- RAW DATA:
-*-*-
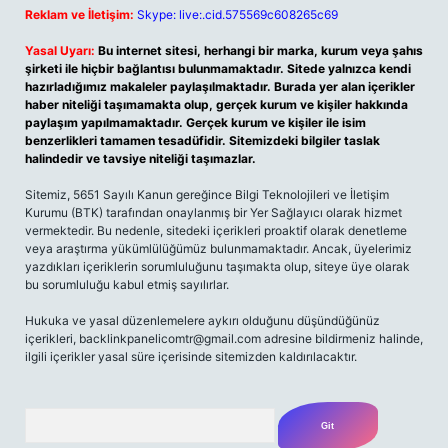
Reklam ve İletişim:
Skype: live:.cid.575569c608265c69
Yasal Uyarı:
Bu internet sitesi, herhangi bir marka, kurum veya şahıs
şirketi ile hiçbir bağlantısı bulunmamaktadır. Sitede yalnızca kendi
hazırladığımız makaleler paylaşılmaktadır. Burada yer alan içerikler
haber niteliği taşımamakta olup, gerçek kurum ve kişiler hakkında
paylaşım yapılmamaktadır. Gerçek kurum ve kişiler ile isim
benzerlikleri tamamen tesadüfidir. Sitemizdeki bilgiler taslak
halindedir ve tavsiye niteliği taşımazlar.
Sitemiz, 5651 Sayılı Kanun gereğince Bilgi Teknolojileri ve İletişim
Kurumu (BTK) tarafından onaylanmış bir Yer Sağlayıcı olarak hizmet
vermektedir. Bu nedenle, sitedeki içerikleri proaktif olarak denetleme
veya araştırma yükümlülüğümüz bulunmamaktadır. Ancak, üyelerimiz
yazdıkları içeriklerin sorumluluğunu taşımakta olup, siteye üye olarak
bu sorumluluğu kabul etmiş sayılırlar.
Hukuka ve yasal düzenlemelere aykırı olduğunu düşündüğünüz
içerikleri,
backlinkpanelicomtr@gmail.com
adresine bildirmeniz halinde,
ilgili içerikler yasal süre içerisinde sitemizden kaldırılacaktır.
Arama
-*-*-
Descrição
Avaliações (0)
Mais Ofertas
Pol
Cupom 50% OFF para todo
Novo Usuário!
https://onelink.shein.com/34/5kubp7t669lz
-*-*-
- TO DO: Looking at the listing above, how many of its lines contain the string "olarak"? Give the number alone.

- ANSWER SPACE: 3